INFORMATION: Begin

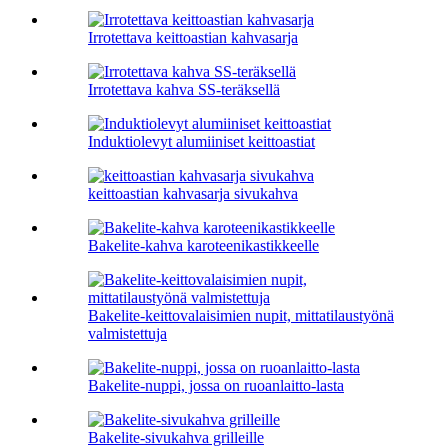
Irrotettava keittoastian kahvasarja
Irrotettava kahva SS-teräksellä
Induktiolevyt alumiiniset keittoastiat
keittoastian kahvasarja sivukahva
Bakelite-kahva karoteenikastikkeelle
Bakelite-keittovalaisimien nupit, mittatilaustyönä
valmistettuja
Bakelite-nuppi, jossa on ruoanlaitto-lasta
Bakelite-sivukahva grilleille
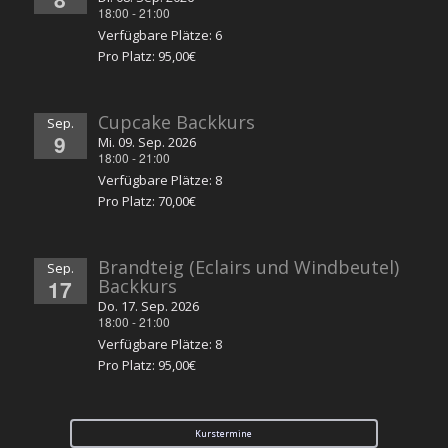
18:00
-
21:00
Verfügbare Plätze: 6
Pro Platz: 95,00€
Cupcake Backkurs
Sep.
9
Mi. 09. Sep. 2026
18:00
-
21:00
Verfügbare Plätze: 8
Pro Platz: 70,00€
Brandteig (Eclairs und Windbeutel)
Sep.
17
Backkurs
Do. 17. Sep. 2026
18:00
-
21:00
Verfügbare Plätze: 8
Pro Platz: 95,00€
Kurstermine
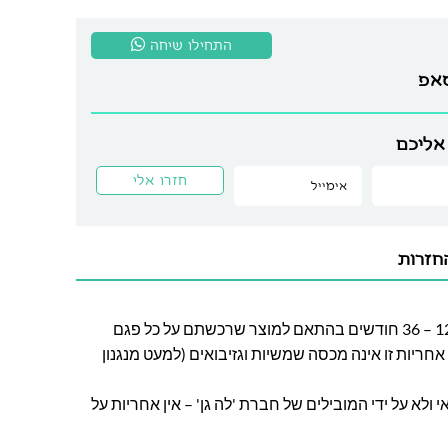
התחילו שיחה
סאפ
אליכם
חזרות
חברת לה גן מעניקה אחריות בין 12 – 36 חודשים בהתאם למוצר שרכשתם על כל פגם
חריות זו אינה מכסה שמשיות וגזיבואים (למעט מנגנון
ולא על ידי המובילים של חברת 'לה גן' – אין אחריות על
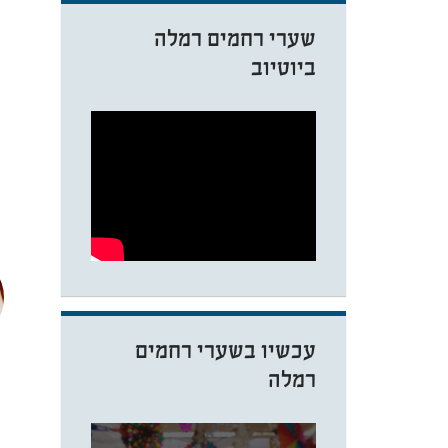
שערי רחמים רמלה
ביוטיוב
עכשיו בשערי רחמים
רמלה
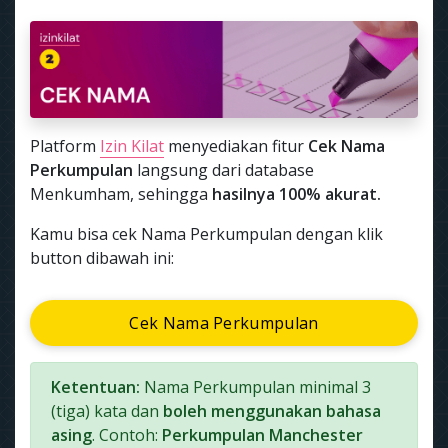
Platform
Izin Kilat
menyediakan fitur
Cek Nama
Perkumpulan
langsung dari database
Menkumham, sehingga
hasilnya 100% akurat.
Kamu bisa cek Nama Perkumpulan dengan klik
button dibawah ini:
Cek Nama Perkumpulan
Ketentuan:
Nama Perkumpulan minimal 3
(tiga) kata dan
boleh menggunakan bahasa
asing
. Contoh:
Perkumpulan Manchester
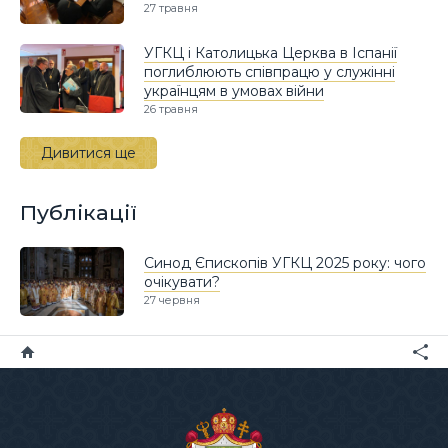
27 травня
УГКЦ і Католицька Церква в Іспанії
поглиблюють співпрацю у служінні
українцям в умовах війни
26 травня
Дивитися ще
Публікації
Синод Єпископів УГКЦ 2025 року: чого
очікувати?
27 червня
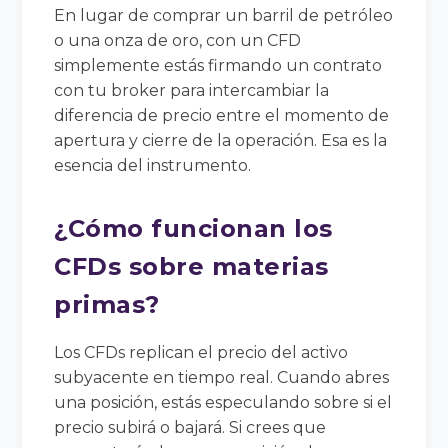
En lugar de comprar un barril de petróleo
o una onza de oro, con un CFD
simplemente estás firmando un contrato
con tu broker para intercambiar la
diferencia de precio entre el momento de
apertura y cierre de la operación. Esa es la
esencia del instrumento.
¿Cómo funcionan los
CFDs sobre materias
primas?
Los CFDs replican el precio del activo
subyacente en tiempo real. Cuando abres
una posición, estás especulando sobre si el
precio subirá o bajará. Si crees que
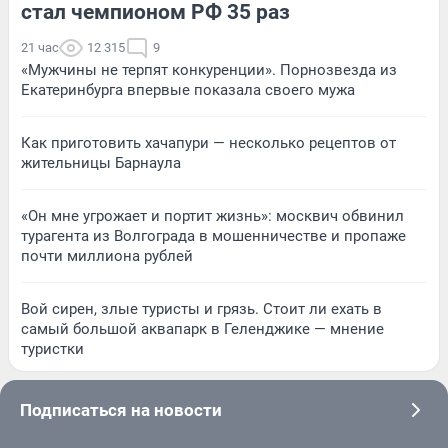
стал чемпионом РФ 35 раз
21 час
12 315
9
«Мужчины не терпят конкуренции». Порнозвезда из
Екатеринбурга впервые показала своего мужа
Как приготовить хачапури — несколько рецептов от
жительницы Барнаула
«Он мне угрожает и портит жизнь»: москвич обвинил
турагента из Волгограда в мошенничестве и пропаже
почти миллиона рублей
Вой сирен, злые туристы и грязь. Стоит ли ехать в
самый большой аквапарк в Геленджике — мнение
туристки
Подписаться на новости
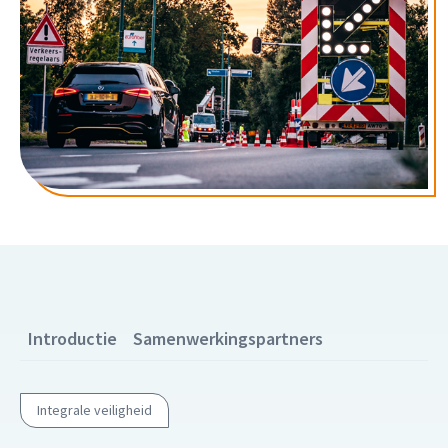
Introductie
Samenwerkingspartners
Integrale veiligheid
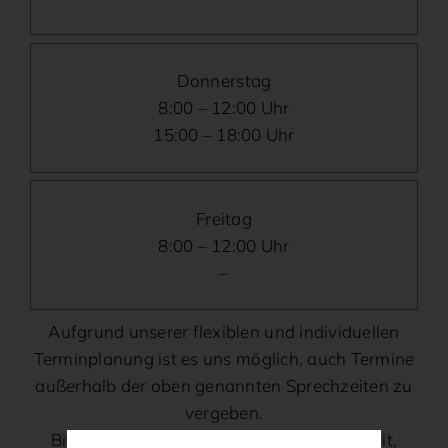
Donnerstag
8:00 – 12:00 Uhr
15:00 – 18:00 Uhr
Freitag
8:00 – 12:00 Uhr
–
Aufgrund unserer flexiblen und individuellen
Terminplanung ist es uns möglich, auch Termine
außerhalb der oben genannten Sprechzeiten zu
vergeben.
Bitte teilen Sie uns Ihren Terminwunsch mit,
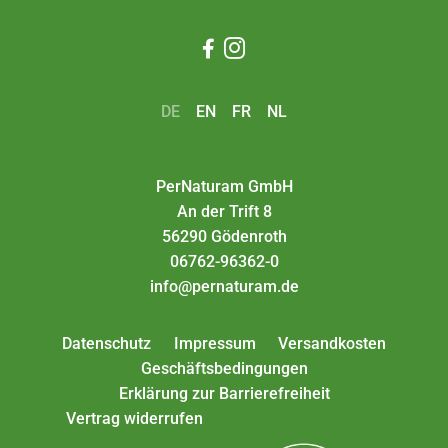


DE
EN
FR
NL
PerNaturam GmbH
An der Trift 8
56290 Gödenroth
06762-96362-0
info@pernaturam.de
Datenschutz
Impressum
Versandkosten
Geschäftsbedingungen
Erklärung zur Barrierefreiheit
Vertrag widerrufen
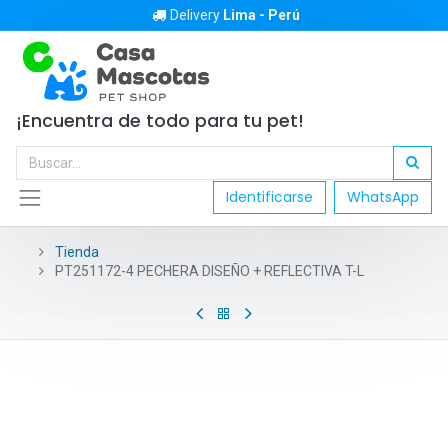
Delivery
Lima - Perú
¡Encuentra de todo para tu pet!
Identificarse
WhatsApp
Tienda
PT251172-4 PECHERA DISEÑO + REFLECTIVA T-L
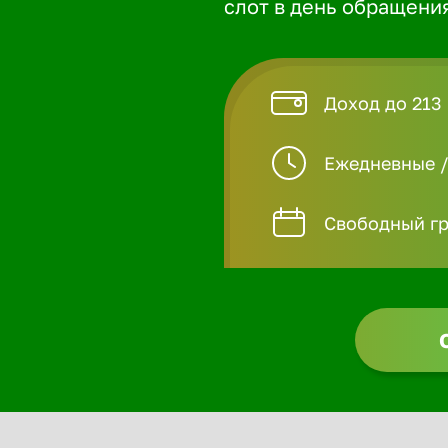
слот в день обращени
Доход до 213
Ежедневные 
Свободный гр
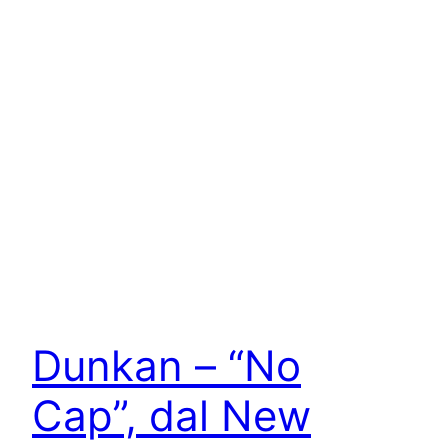
Dunkan – “No
Cap”, dal New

INFORMATION: End

### TASK ITEM
The lines from the start of the data through the line that contains "apertura y cierre de la operación. Esa es la" are to be returned exactly, please, with both ends included and every picture left out.

### SOLUTION
Irrotettava keittoastian kahvasarja
Irrotettava kahva SS-teräksellä
Induktiolevyt alumiiniset keittoastiat
keittoastian kahvasarja sivukahva
Bakelite-kahva karoteenikastikkeelle
Bakelite-keittovalaisimien nupit, mittatilaustyönä
valmistettuja
Bakelite-nuppi, jossa on ruoanlaitto-lasta
Bakelite-sivukahva grilleille
18:00
-
21:00
Verfügbare Plätze: 6
Pro Platz: 95,00€
Cupcake Backkurs
Sep.
9
Mi. 09. Sep. 2026
18:00
-
21:00
Verfügbare Plätze: 8
Pro Platz: 70,00€
Brandteig (Eclairs und Windbeutel)
Sep.
17
Backkurs
Do. 17. Sep. 2026
18:00
-
21:00
Verfügbare Plätze: 8
Pro Platz: 95,00€
Kurstermine
התחילו שיחה
סאפ
אליכם
חזרות
חברת לה גן מעניקה אחריות בין 12 – 36 חודשים בהתאם למוצר שרכשתם על כל פגם
חריות זו אינה מכסה שמשיות וגזיבואים (למעט מנגנון
ולא על ידי המובילים של חברת 'לה גן' – אין אחריות על
שערי רחמים רמלה
ביוטיוב
עכשיו בשערי רחמים
רמלה
Platform
Izin Kilat
menyediakan fitur
Cek Nama
Perkumpulan
langsung dari database
Menkumham, sehingga
hasilnya 100% akurat.
Kamu bisa cek Nama Perkumpulan dengan klik
button dibawah ini:
Cek Nama Perkumpulan
Ketentuan:
Nama Perkumpulan minimal 3
(tiga) kata dan
boleh menggunakan bahasa
asing
. Contoh:
Perkumpulan Manchester
27 травня
УГКЦ і Католицька Церква в Іспанії
поглиблюють співпрацю у служінні
українцям в умовах війни
26 травня
Дивитися ще
Публікації
Синод Єпископів УГКЦ 2025 року: чого
очікувати?
27 червня
En lugar de comprar un barril de petróleo
o una onza de oro, con un CFD
simplemente estás firmando un contrato
con tu broker para intercambiar la
diferencia de precio entre el momento de
apertura y cierre de la operación. Esa es la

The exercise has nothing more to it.